I politici tedeschi non sono mai stati un modello di virtù cristalline. Negli anni Ottanta uno scandalo finanziario travolse l’intera dirigenza del partito liberale e in seguito lo stesso padre della patria riunificata, Helmut Kohl, dovette subire gli strali della giustizia per finanziamenti illeciti al partito. I casi di corruzione di vario genere non sono estranei alla vita politica tedesca. Non per nulla in Germania si diffuse fin dagli anni Novanta un sentimento di fastidio nei confronti della politica e dei partiti, bollato dall’allora presidente della Repubblica tedesca Richard von Weizsacker come "Politik und Parteienverdrossenheit". Atteggiamenti da primi della classe pronti ad ammonire e redarguire altri Paesi per le loro manchevolezze sono quindi del tutto fuori luogo.
Purtroppo è prevalso questo riflesso nella politica europea della Germania. In questi ultimi anni la cancelliera Angela Merkel si è dimostrata disastrosamente inadatta al ruolo di leader continentale che le circostanze le assegnavano. Invece di guidare con mano ferma ma con atteggiamento cooperativo la crisi economica dell’Unione, ha badato ai propri interessi nazionali. Ha potuto farlo grazie alla debolezza politica della Francia di Nicolas Sarkozy, francamente patetico nella sua impotente burbanza durante le conferenze stampe comuni con la cancelliera, all’inesistenza italiana (to say the least…) e alle difficoltà interne degli altri Paesi di media grandezza come Spagna e Polonia.
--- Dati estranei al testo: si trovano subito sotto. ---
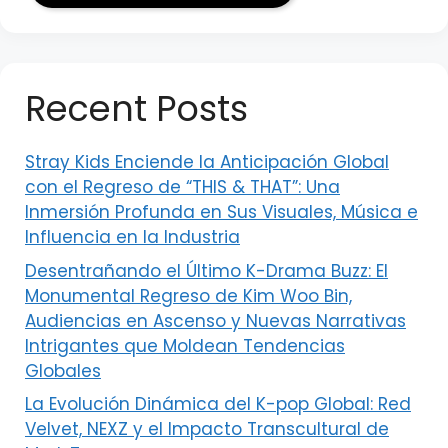
Recent Posts
Stray Kids Enciende la Anticipación Global
con el Regreso de “THIS & THAT”: Una
Inmersión Profunda en Sus Visuales, Música e
Influencia en la Industria
Desentrañando el Último K-Drama Buzz: El
Monumental Regreso de Kim Woo Bin,
Audiencias en Ascenso y Nuevas Narrativas
Intrigantes que Moldean Tendencias
Globales
La Evolución Dinámica del K-pop Global: Red
Velvet, NEXZ y el Impacto Transcultural de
La Germania ha avuto per la prima volta l’opportunità di occupare un ruolo di leadership “palese”. Solo che ha occupato lo spazio lasciato libero dalle altrui inadeguatezze senza esercitare una leadership in senso proprio. Angela Merkel non sta guidando l’Europa fuori dalle difficoltà dell’Unione. Pensa a mantenere la propria posizione in patria, dove peraltro non riscuote molti favori – e lo si è visto nelle sonore sconfitte in tutte le ultime elezioni nei Land. Nel tentativo di resistere alla Cancelleria, non ha esitato a solleticare alcuni dei sentimenti peggiori – e più pericolosi – del proprio elettorato: l’immagine di una superiorità tedesca rispetto alle altre nazioni, soprattutto a quelle in cui fioriscono i limoni. Non siamo ancora all’evocazione di un Sonderweg, di un destino particolare, ma la strada dell’esaltazione dell’ eccezionalismo (virtuoso) tedesco è segnata. E questo nel silenzio di gran parte dell’intellighenzia. Eppure l’Unione europea è stata sempre vissuta dall’opinione pubblica e dalla classe politica tedesca come “un orizzonte di destino”, un elemento simbiotico della nazione; al momento dell’unificazione venne presentata da Kohl come una occasione per fare “più grande” l’Europa. Oggi, di quella solidarietà che la Germania ha dimostrato verso i Paesi dell’Europa centro-orientale, e nei confronti dei quali tutti gli Stati membri dell’Unione a 15 versarono fiumi di denaro in progetti di sviluppo per consentire loro di entrare nell’Ue, non c’è più traccia. Quando si tratta di aiutare Paesi fuori dell’influenza geopolitica di Berlino la borsa rimane ben chiusa.
Il ripiegamento interno del Paese cardine dell’Unione europea rischia di produrre una catena di reazioni negative nei confronti sia della Germania sia della stessa Unione. Invece, ora più che mai, abbiamo tutti bisogno di una Germania europea e non di una Europa tedesca.